アデラは突然俺の胸ぐらを掴み、顔を無理やり引き寄せると、耳元に赤い唇を寄せた。
「私、あなたのことがすき」
彼女は呪うように「ずっと」と言った。
「覚えていて」
言うだけ言って、何事もなかったかのように澄ました顔で椅子に座った。
彼女の言葉は、効きの遅い毒みたいに俺の体を巡っていく。
こんなのはフェアじゃない。今、彼女が俺を傷つけたのと同じくらい、俺も彼女を傷つける権利があるはずだ。
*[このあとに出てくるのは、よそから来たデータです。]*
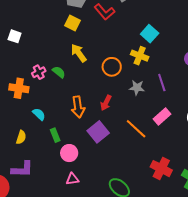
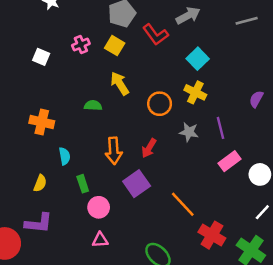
cyan square: (150, 34) -> (198, 59), moved
pink cross: (39, 72) -> (81, 45), moved
green semicircle: (59, 72) -> (93, 105), turned -40
cyan semicircle: (39, 114) -> (65, 156), turned 32
pink rectangle: (162, 117) -> (230, 161), moved
orange line: (136, 129) -> (183, 204), moved

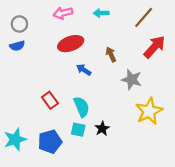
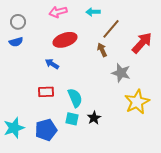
brown line: (144, 17) -> (111, 29), moved
blue arrow: (84, 70) -> (52, 64), moved
red rectangle: (50, 100) -> (46, 92), turned -56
そう思った俺は、石になったように重い口を無理やり開いた。
「俺は」
一度声を出すと、口は意外と滑らかに動いた。
「君のことが大嫌いだよ」
煙草の苦さがいまさら移ったように、喉の奥がヒリつく。
「知ってる。だからなんなの」
彼女は鼻で笑った。
俺の決死の抵抗など、彼女にとっては芥子粒ほどの傷にもならないらしい。
アデラと別れ街を出た。
村への帰り道、とりわけ日当たりの良さそうな場所で、リリッカの花の蕾が膨らんでいるのを見つけた。もうじき春が来るだろう。